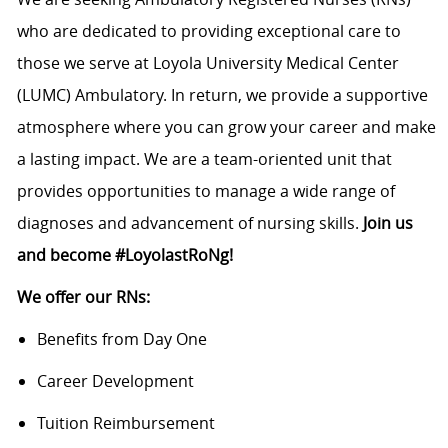
who are dedicated to providing exceptional care to
those we serve at Loyola University Medical Center
(LUMC) Ambulatory. In return, we provide a supportive
atmosphere where you can grow your career and make
a lasting impact. We are a team-oriented unit that
provides opportunities to manage a wide range of
diagnoses and advancement of nursing skills.
Join us
and become #LoyolastRoNg!
We offer our RNs:
Benefits from Day One
Career Development
Tuition Reimbursement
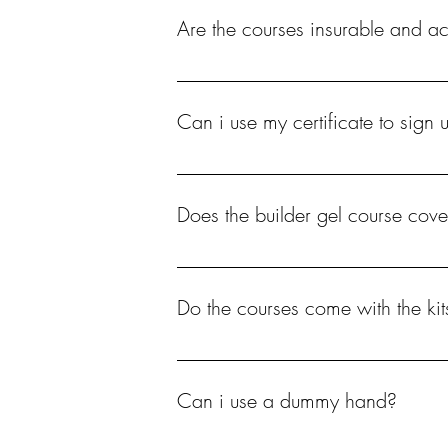
Are the courses insurable and a
Yes
Can i use my certificate to sign 
Yes, most will accept your certificate.
Does the builder gel course cove
Yes, extensions using tips.
Do the courses come with the kit
No you will need to purchase the kit separ
Can i use a dummy hand?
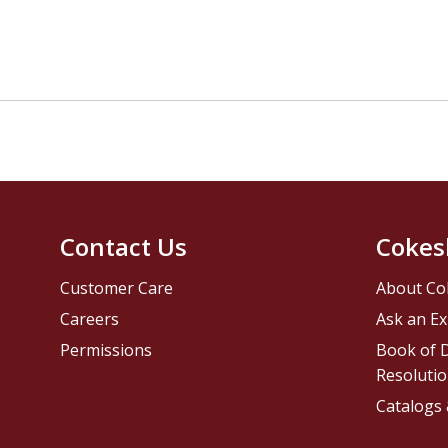
Contact Us
Cokes
Customer Care
About Co
Careers
Ask an Ex
Permissions
Book of D
Resolutio
Catalogs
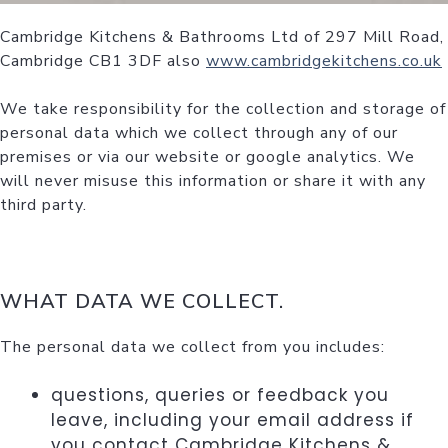
Cambridge Kitchens & Bathrooms Ltd of 297 Mill Road,
Cambridge CB1 3DF also
www.cambridgekitchens.co.uk
We take responsibility for the collection and storage of
personal data which we collect through any of our
premises or via our website or google analytics. We
will never misuse this information or share it with any
third party.
WHAT DATA WE COLLECT.
The personal data we collect from you includes:
questions, queries or feedback you
leave, including your email address if
you contact Cambridge Kitchens &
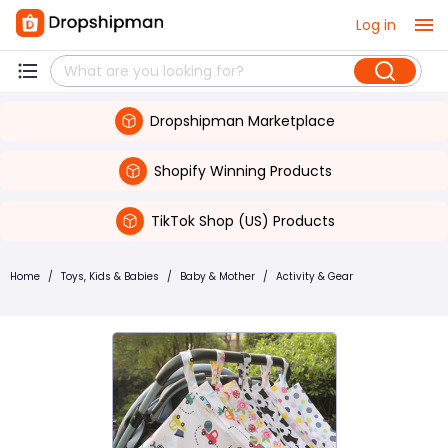
Log in
Dropshipman Marketplace
Shopify Winning Products
TikTok Shop (US) Products
Home
/
Toys, Kids & Babies
/
Baby & Mother
/
Activity & Gear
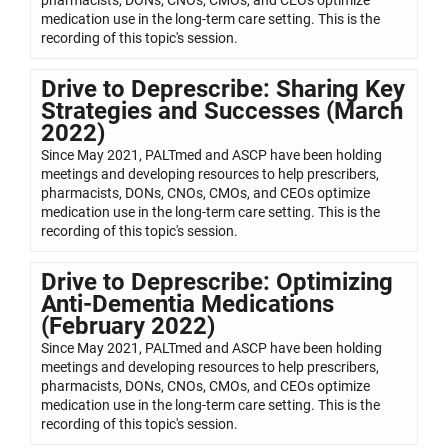
medication use in the long-term care setting. This is the
recording of this topic's session.
Drive to Deprescribe: Sharing Key
Strategies and Successes (March
2022)
Since May 2021, PALTmed and ASCP have been holding
meetings and developing resources to help prescribers,
pharmacists, DONs, CNOs, CMOs, and CEOs optimize
medication use in the long-term care setting. This is the
recording of this topic's session.
Drive to Deprescribe: Optimizing
Anti-Dementia Medications
(February 2022)
Since May 2021, PALTmed and ASCP have been holding
meetings and developing resources to help prescribers,
pharmacists, DONs, CNOs, CMOs, and CEOs optimize
medication use in the long-term care setting. This is the
recording of this topic's session.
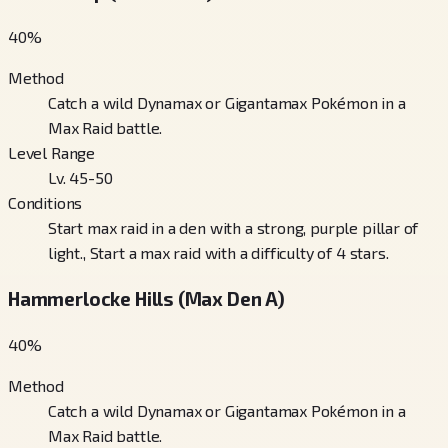
40
%
Method
Catch a wild Dynamax or Gigantamax Pokémon in a
Max Raid battle.
Level Range
Lv. 45-50
Conditions
Start max raid in a den with a strong, purple pillar of
light., Start a max raid with a difficulty of 4 stars.
Hammerlocke Hills (Max Den A)
40
%
Method
Catch a wild Dynamax or Gigantamax Pokémon in a
Max Raid battle.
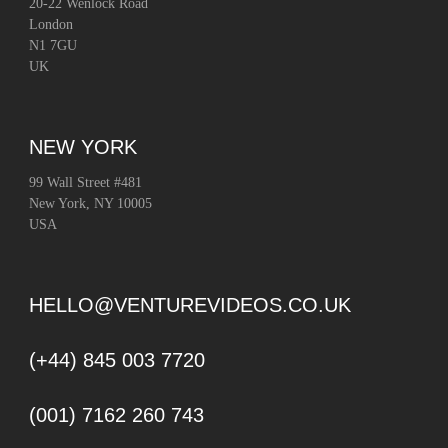
20-22 Wenlock Road
London
N1 7GU
UK
NEW YORK
99 Wall Street #481
New York, NY 10005
USA
HELLO@VENTUREVIDEOS.CO.UK
(+44) 845 003 7720
(001) 7162 260 743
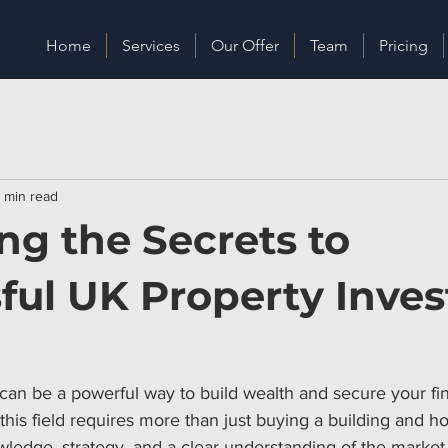
Home
Services
Our Offer
Team
Pricing
 min read
ng the Secrets to
ful UK Property Inves
 can be a powerful way to build wealth and secure your fina
his field requires more than just buying a building and ho
ledge, strategy, and a clear understanding of the market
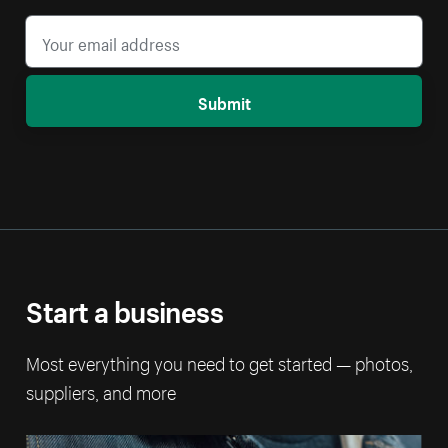
Submit
Start a business
Most everything you need to get started — photos,
suppliers, and more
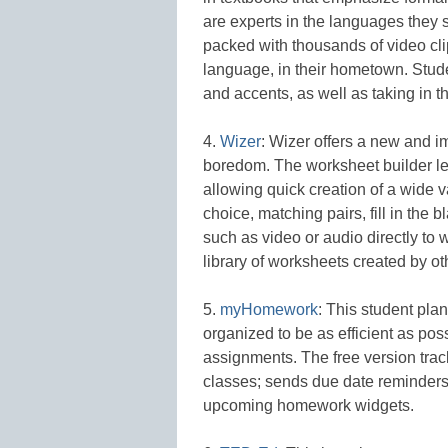
are experts in the languages they 
packed with thousands of video cli
language, in their hometown. Stude
and accents, as well as taking in t
4.
Wizer
: Wizer offers a new and 
boredom. The worksheet builder le
allowing quick creation of a wide v
choice, matching pairs, fill in the
such as video or audio directly to
library of worksheets created by ot
5.
myHomework
: This student pla
organized to be as efficient as p
assignments. The free version track
classes; sends due date reminders
upcoming homework widgets.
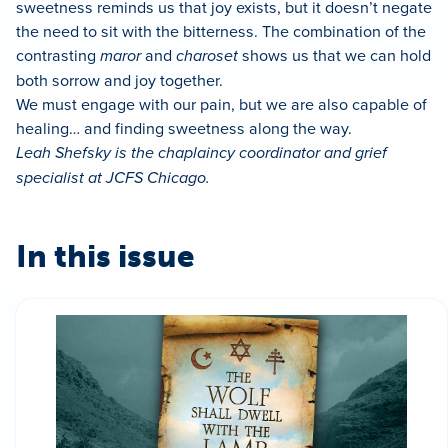
sweetness reminds us that joy exists, but it doesn’t negate
the need to sit with the bitterness. The combination of the
contrasting
maror
and
charoset
shows us that we can hold
both sorrow and joy together.
We must engage with our pain, but we are also capable of
healing… and finding sweetness along the way.
Leah Shefsky is the chaplaincy coordinator and grief
specialist at JCFS Chicago.
In this issue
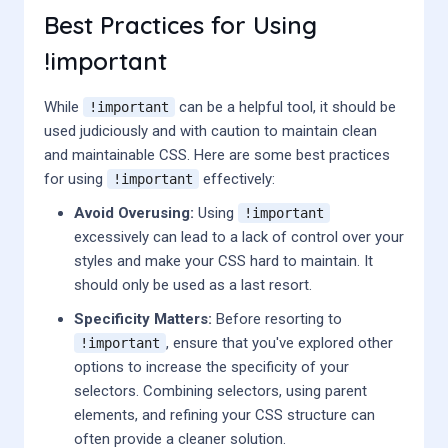
Best Practices for Using
!important
While
can be a helpful tool, it should be
!important
used judiciously and with caution to maintain clean
and maintainable CSS. Here are some best practices
for using
effectively:
!important
Avoid Overusing:
Using
!important
excessively can lead to a lack of control over your
styles and make your CSS hard to maintain. It
should only be used as a last resort.
Specificity Matters:
Before resorting to
, ensure that you've explored other
!important
options to increase the specificity of your
selectors. Combining selectors, using parent
elements, and refining your CSS structure can
often provide a cleaner solution.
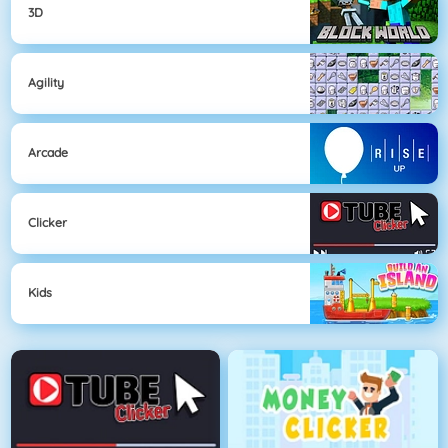
3D
Agility
Arcade
Clicker
Kids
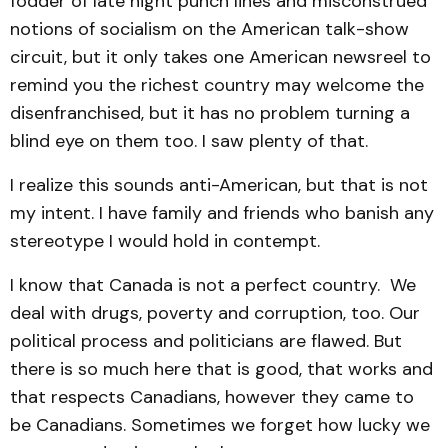
fodder of late night punch lines and misconstrued
notions of socialism on the American talk-show
circuit, but it only takes one American newsreel to
remind you the richest country may welcome the
disenfranchised, but it has no problem turning a
blind eye on them too. I saw plenty of that.
I realize this sounds anti-American, but that is not
my intent. I have family and friends who banish any
stereotype I would hold in contempt.
I know that Canada is not a perfect country. We
deal with drugs, poverty and corruption, too. Our
political process and politicians are flawed. But
there is so much here that is good, that works and
that respects Canadians, however they came to
be Canadians. Sometimes we forget how lucky we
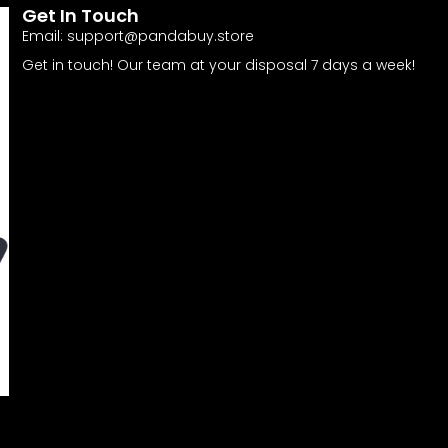
Get In Touch
Email:
support@pandabuy.store
Get in touch! Our team at your disposal 7 days a week!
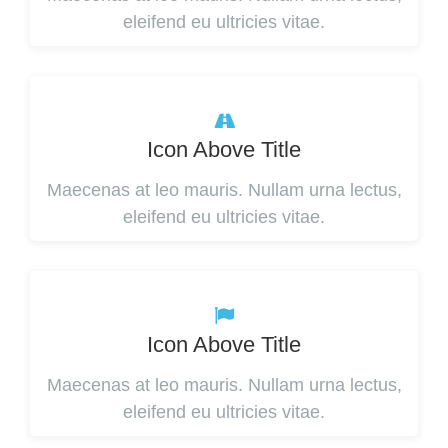
eleifend eu ultricies vitae.
Icon Above Title
Maecenas at leo mauris. Nullam urna lectus,
eleifend eu ultricies vitae.
Icon Above Title
Maecenas at leo mauris. Nullam urna lectus,
eleifend eu ultricies vitae.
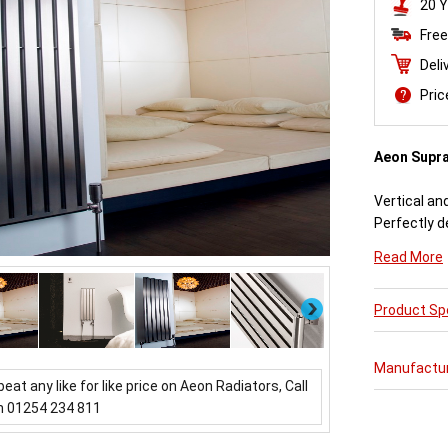
20 Y
Free
Deli
Pri
Aeon Supr
Vertical an
Perfectly d
engineered
Read More
Available i
Next
Product Spe
Aeon Supra 
further pur
varieties o
Manufactu
updating a 
beat any like for like price on Aeon Radiators, Call
which mirror
n 01254 234 811
Buy from 
Radiators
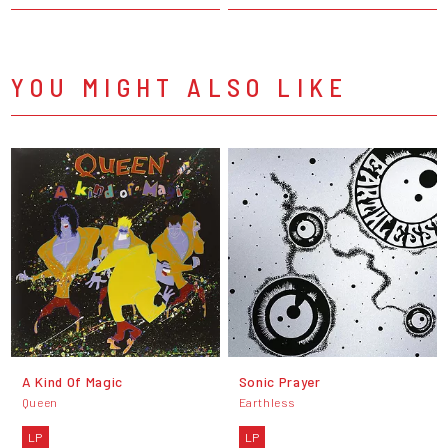
YOU MIGHT ALSO LIKE
A Kind Of Magic
Sonic Prayer
Queen
Earthless
LP
LP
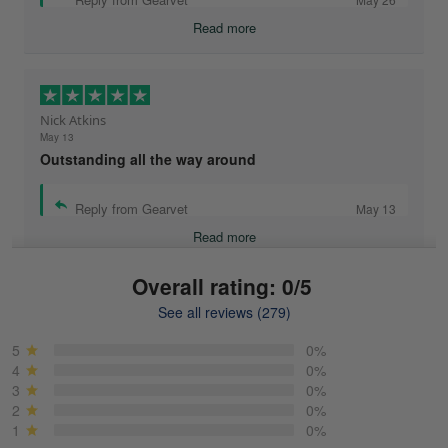
Read more
Nick Atkins
May 13
Outstanding all the way around
Reply from Gearvet
May 13
Read more
Overall rating: 0/5
See all reviews (279)
Mike Demos
May 5
5
0%
Product was as promised!
4
0%
3
0%
2
0%
Reply from Gearvet
May 5
1
0%
Read more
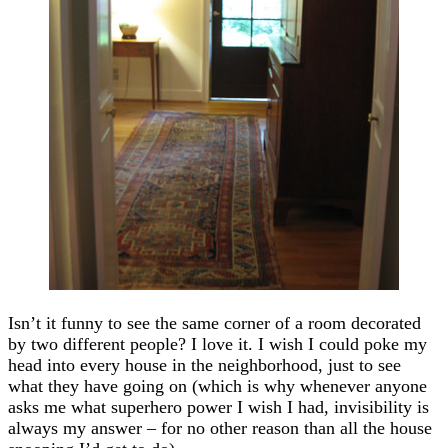
Isn’t it funny to see the same corner of a room decorated
by two different people? I love it. I wish I could poke my
head into every house in the neighborhood, just to see
what they have going on (which is why whenever anyone
asks me what superhero power I wish I had, invisibility is
always my answer – for no other reason than all the house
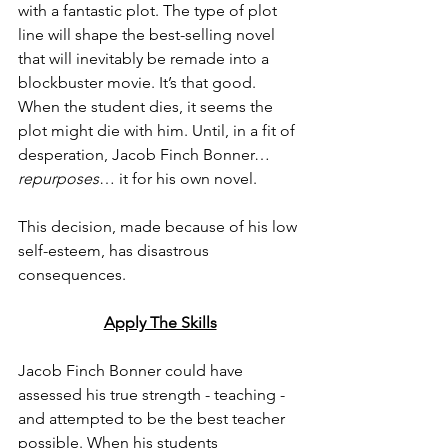
with a fantastic plot. The type of plot 
line will shape the best-selling novel 
that will inevitably be remade into a 
blockbuster movie. It’s that good. 
When the student dies, it seems the 
plot might die with him. Until, in a fit of 
desperation, Jacob Finch Bonner…
repurposes
… it for his own novel. 
This decision, made because of his low 
self-esteem, has disastrous 
consequences. 
Apply The Skills
Jacob Finch Bonner could have 
assessed his true strength - teaching - 
and attempted to be the best teacher 
possible. When his students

◆ **Activity**
Every line containing the string "will" should be pulled from the listing and copied.

◆ **Solution for this problem**
Yes, most will accept your certificate.
No you will need to purchase the kit separ
will never misuse this information or share it with any
line will shape the best-selling novel 
that will inevitably be remade into a 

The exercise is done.